[[ Available data open ]]
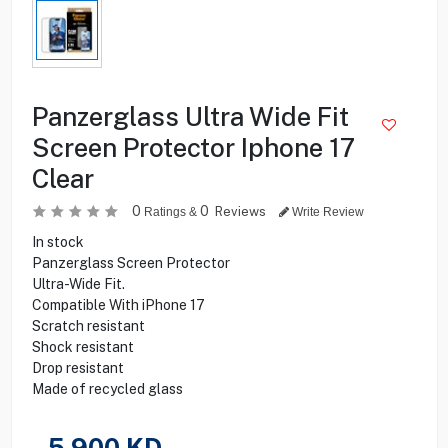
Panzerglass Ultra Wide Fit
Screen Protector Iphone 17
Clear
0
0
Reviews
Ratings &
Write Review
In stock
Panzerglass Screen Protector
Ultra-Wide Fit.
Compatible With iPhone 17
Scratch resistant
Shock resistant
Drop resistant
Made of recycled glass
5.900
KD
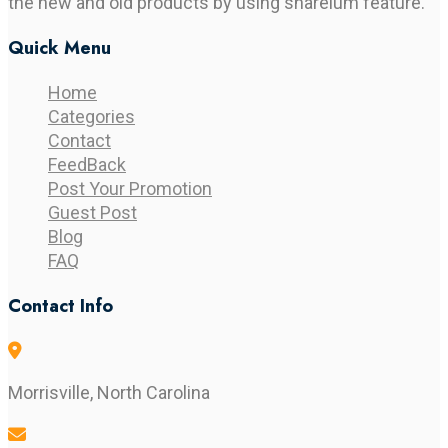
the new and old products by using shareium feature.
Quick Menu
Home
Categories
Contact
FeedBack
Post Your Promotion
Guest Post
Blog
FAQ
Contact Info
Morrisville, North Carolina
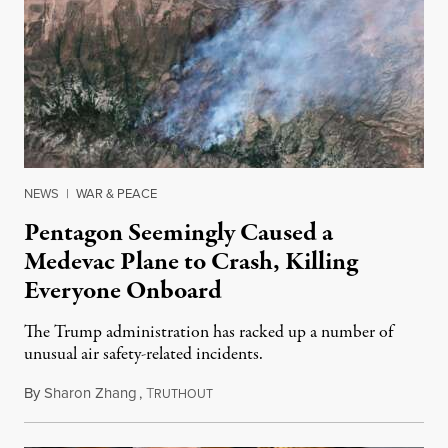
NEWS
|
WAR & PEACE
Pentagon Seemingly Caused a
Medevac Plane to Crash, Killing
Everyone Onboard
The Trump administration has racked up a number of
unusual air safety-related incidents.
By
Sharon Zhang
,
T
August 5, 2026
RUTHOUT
[[ Available data closed ]]
▸ **About this task**
Whenever "resistant" occurs in a line of the entries, copy that line.

▸ **Response**
Scratch resistant
Shock resistant
Drop resistant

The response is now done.